|
|
|
|
|
by bunderbunder
701 days ago
|
|
Push less data through wires. The memory hierarchy is so stark on modern hardware that the 30-year-old adage that "the fastest code is the code you don't run" is maybe less important than, "the fastest code is the code that doesn't spend much time talking to the memory controller." And it's even worse once we start talking about accessing memory that's on an entirely different computer. Serialization/deserialization, IPC, network calls, and all those other things we do with reckless abandon in modern service-oriented and distributed applications are just unbelievably expensive.
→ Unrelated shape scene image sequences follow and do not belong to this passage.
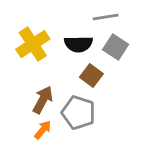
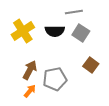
brown square: (91, 76) -> (91, 65), moved
gray pentagon: (78, 113) -> (55, 79), turned -30

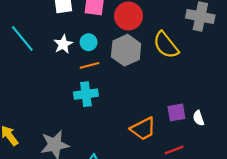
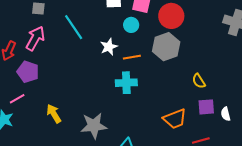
cyan circle: (89, 42) -> (131, 25), moved
white star: (63, 44) -> (109, 47), moved
yellow semicircle: (166, 45) -> (199, 81), moved, size x0.6

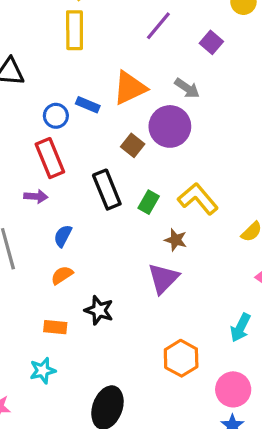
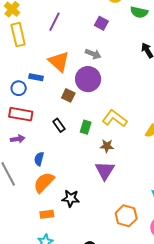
purple line: (158, 26) -> (55, 22), moved
orange triangle: (130, 88) -> (59, 61), turned -40
red rectangle: (50, 158) -> (21, 114), turned -45
black rectangle: (107, 190) -> (59, 125), size x0.6
orange semicircle: (62, 275) -> (44, 182), size x1.6

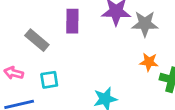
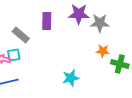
cyan square: (49, 80) -> (14, 55), moved

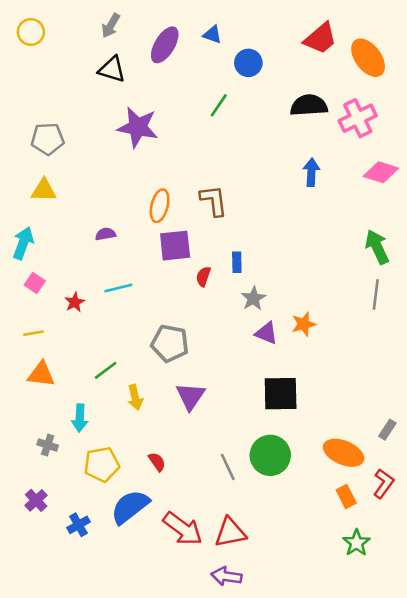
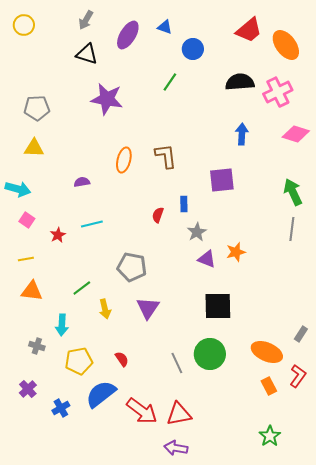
cyan arrow: (23, 243) -> (18, 189), turned 85
purple square: (175, 246) -> (222, 180), moved
green star: (356, 543) -> (270, 436), moved

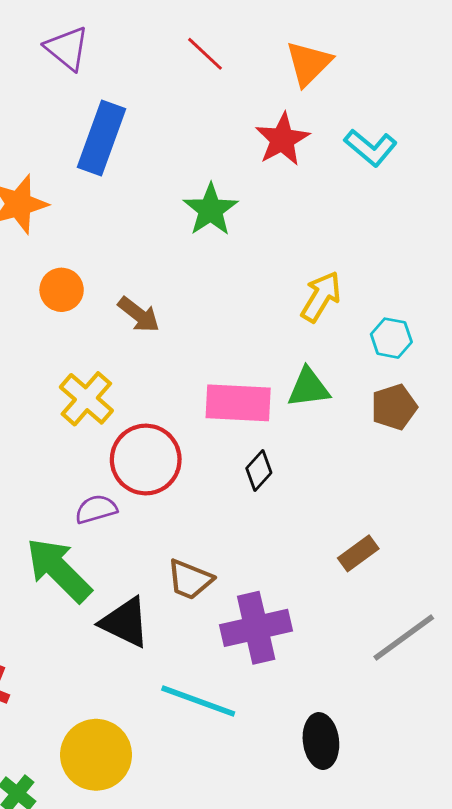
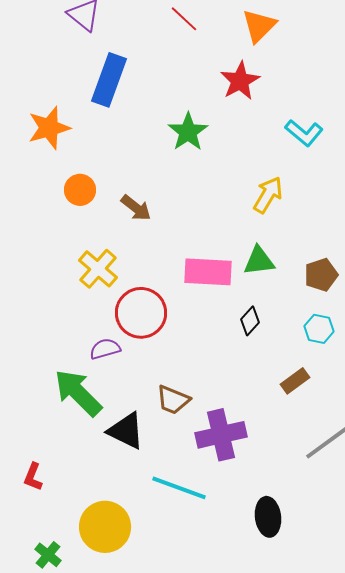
cyan L-shape: (371, 148) -> (304, 133), moved
cyan hexagon: (391, 338) -> (319, 329), moved
black diamond: (259, 471) -> (250, 321), moved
Last year I took a slow heavily parallelized batch job and improved its throughput by 60% by getting rid of both scale-out and multithreading and just taking it all down to a single thread. Everyone expected it to be slower because we were using a small fraction as many CPU cores, but in truth it was faster because the time savings from having fewer memory fences, less data copying, and less network I/O was just that great. And then the performance gains kept coming because, having simplified things to that extent, I was then in a much better position to judiciously re-introduce parallelism in ways ways that weren't so wasteful. |
|
Another common one is just poor query performance from a database. Lack of appropriate indexes, or other relatively easy optimizations.
Similarly, finding a method of caching that's just bad (in-memory database, with sql queries instead of a dictionary). Isn't so bad for one call, very bad when a a given request (login) makes over 200 calls to this cache for configuration settings. It wasn't a problem per request but in aggregate.